In the previous article, we saw Logistic Regression with Gradient Descent and also started with Shallow Neural Network. But in real-world applications, shallow networks may under-fit data. You can check this article here.

## Deep L-layer Neural Network

As shown below image, the first network (actually not network) is one neuron or logistic regression unit or perceptron. $$2^{nd}$$ and $$3^{rd}$$ are also considered as shallow. We don't have any predefined boundary which can say What depth of network required to become deep network?. We can say the last $$4^{th}$$ network may be deep.

In previous article, We saw $$n^{[l]}$$ is number of neurons in $$l^{th}$$ layer. We will implement $$4^{th}$$ neural network in the above image in this article.

### Forward Propagation

Output from $$l^{th}$$ layer is the sum of the weighted sum of the output of the previous layer and bias. We saw this in the previous article. Now generalize this.
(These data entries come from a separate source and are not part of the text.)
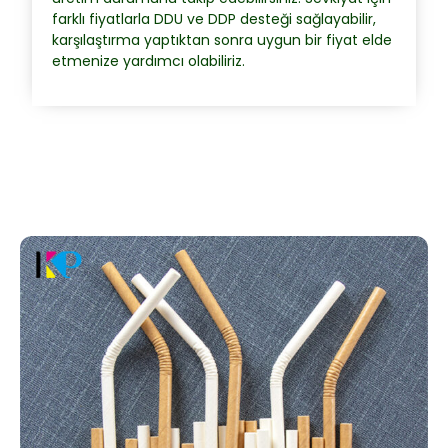
farklı fiyatlarla DDU ve DDP desteği sağlayabilir,
karşılaştırma yaptıktan sonra uygun bir fiyat elde
etmenize yardımcı olabiliriz.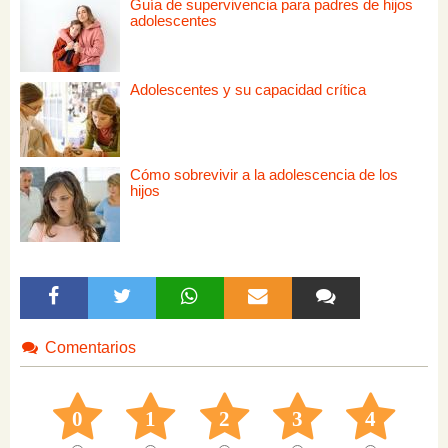
Guía de supervivencia para padres de hijos
adolescentes
Adolescentes y su capacidad crítica
Cómo sobrevivir a la adolescencia de los
hijos
Comentarios
0
1
2
3
4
\begin{align*} Z^{[l]} &= W^{[l]}.a^{[l-1]} + b^{[l]} \\ a^{[l]} &= g^{[l]}{(Z^{[l]})} \end{align*}

In above equations, $$g^{[l]}$$ means activation function used in that particular layer. $$l \in \mathbb{R}^{[1,L]}$$ and $$L$$ means total number of layers excluding input. When $$l = 1$$ then $${a^{[l-1]} = a^{[0]} = X}$$

Let's initialize weights and biases. We will use units (python list) to store units in each layer. units[0] will be input size $$n_x$$. We will use a dictionary so that no need to use different variable names.

# import required libraries
import numpy as np

# create some data
m = 2  # no of samples
X = np.random.rand(3,m)
Y = np.random.rand(1,m)
alpha = 0.01 # learning rate

# units in each layer
# first number (3) is input dimension
units = [3, 4, 4, 4, 4, 3, 1]

# Total layers
L = len(units) - 1

# parameter dictionary
parameters = dict()

for layer in range(1, L+1):
parameters['W' + str(layer)] = np.random.rand(units[layer],units[layer-1])
parameters['b' + str(layer)] = np.zeros((units[layer],1))

Let's find predicted output using the above generic equations.

cache = dict()
cache['a0'] = X

for layer in range(1, L+1):
cache['Z' + str(layer)] = np.dot(parameters['W' + str(layer)],cache['a' + str(layer-1)]) + parameters['b' + str(layer)]
cache['a' + str(layer)] = sigmoid(cache['Z' + str(layer)])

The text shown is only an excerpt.